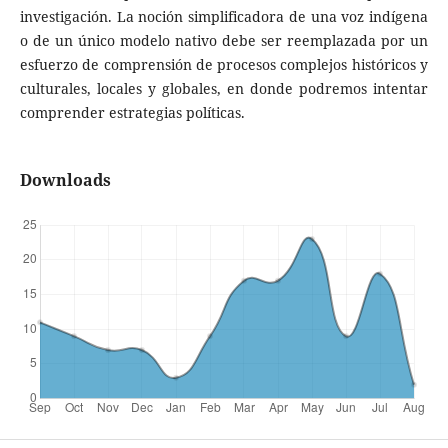
investigación. La noción simplificadora de una voz indígena
o de un único modelo nativo debe ser reemplazada por un
esfuerzo de comprensión de procesos complejos históricos y
culturales, locales y globales, en donde podremos intentar
comprender estrategias políticas.
Downloads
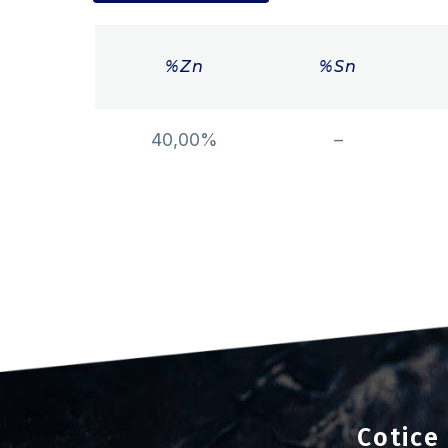
%Zn
%Sn
40,00%
–
Cotice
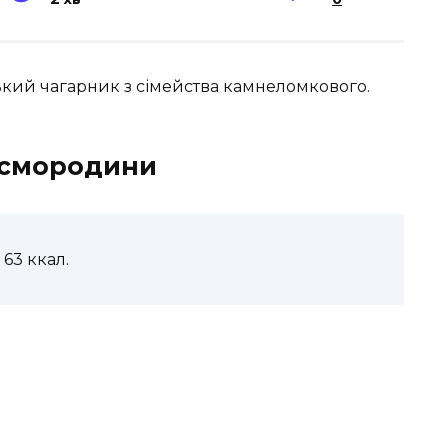
кий чагарник з сімейства камнеломкового.
ї смородини
 63 ккал.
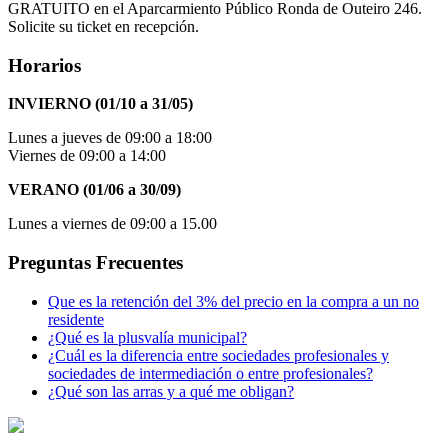
GRATUITO en el Aparcarmiento Público Ronda de Outeiro 246.
Solicite su ticket en recepción.
Horarios
INVIERNO (01/10 a 31/05)
Lunes a jueves de 09:00 a 18:00
Viernes de 09:00 a 14:00
VERANO (01/06 a 30/09)
Lunes a viernes de 09:00 a 15.00
Preguntas Frecuentes
Que es la retención del 3% del precio en la compra a un no
residente
¿Qué es la plusvalía municipal?
¿Cuál es la diferencia entre sociedades profesionales y
sociedades de intermediación o entre profesionales?
¿Qué son las arras y a qué me obligan?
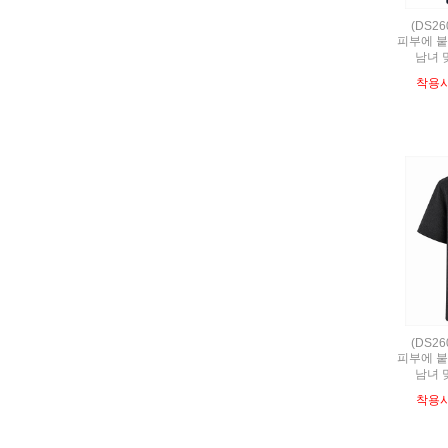
(DS2
피부에 붙
남녀 
착용
(DS2
피부에 붙
남녀 
착용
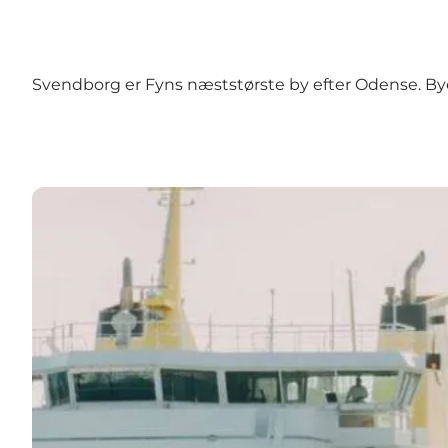
Svendborg er Fyns næststørste by efter Odense. By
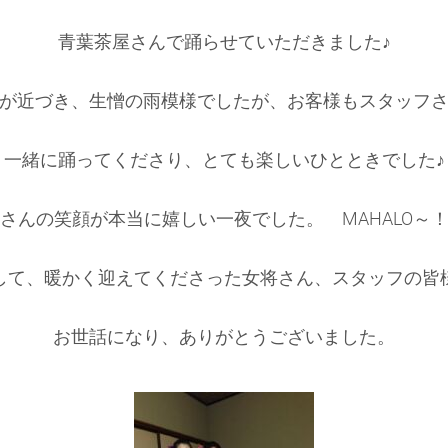
青葉茶屋さんで踊らせていただきました♪
が近づき、生憎の雨模様でしたが、お客様もスタッフ
一緒に踊ってくださり、とても楽しいひとときでした♪
さんの笑顔が本当に嬉しい一夜でした。 MAHALO～
して、暖かく迎えてくださった女将さん、スタッフの皆
お世話になり、ありがとうございました。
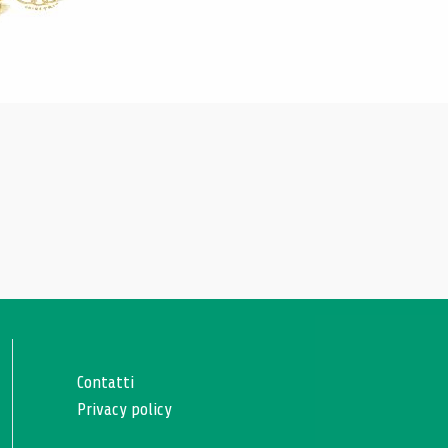
Contatti
Privacy policy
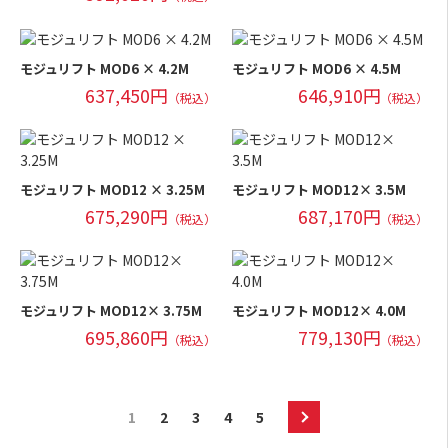
モジュリフト MOD6 × 4.2M
モジュリフト MOD6 × 4.5M
637,450円
646,910円
（税込）
（税込）
モジュリフト MOD12 × 3.25M
モジュリフト MOD12× 3.5M
675,290円
687,170円
（税込）
（税込）
モジュリフト MOD12× 3.75M
モジュリフト MOD12× 4.0M
695,860円
779,130円
（税込）
（税込）
1
2
3
4
5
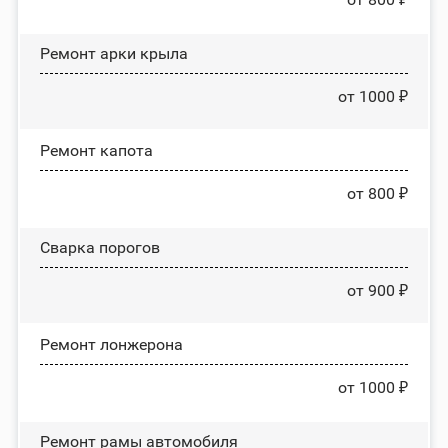
Ремонт арки крыла
от 1000 ₽
Ремонт капота
от 800 ₽
Сварка порогов
от 900 ₽
Ремонт лонжерона
от 1000 ₽
Ремонт рамы автомобиля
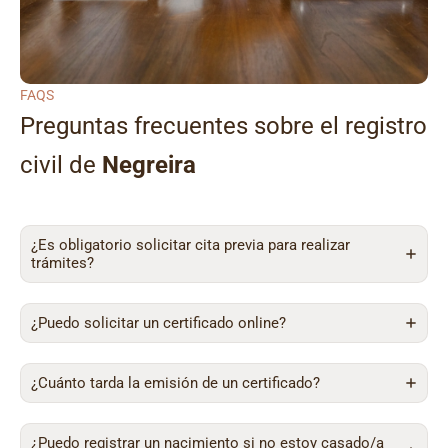
FAQS
Preguntas frecuentes sobre el registro
civil de
Negreira
¿Es obligatorio solicitar cita previa para realizar
trámites?
¿Puedo solicitar un certificado online?
¿Cuánto tarda la emisión de un certificado?
¿Puedo registrar un nacimiento si no estoy casado/a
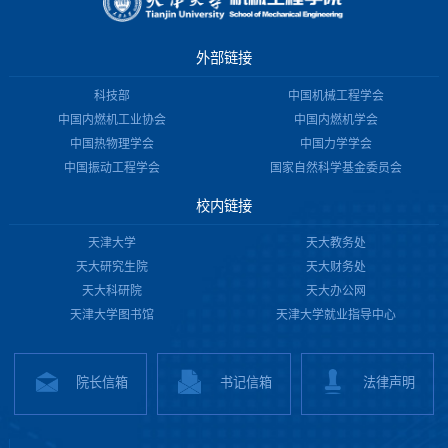
外部链接
科技部
中国机械工程学会
中国内燃机工业协会
中国内燃机学会
中国热物理学会
中国力学学会
中国振动工程学会
国家自然科学基金委员会
校内链接
天津大学
天大教务处
天大研究生院
天大财务处
天大科研院
天大办公网
天津大学图书馆
天津大学就业指导中心
院长信箱
书记信箱
法律声明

- WHAT YOU ARE ASKED TO DO -
Every line above with the string "Puedo" in it needs to be copied.

- RESPONSE TO THIS EXERCISE -
¿Puedo solicitar un certificado online?
¿Puedo registrar un nacimiento si no estoy casado/a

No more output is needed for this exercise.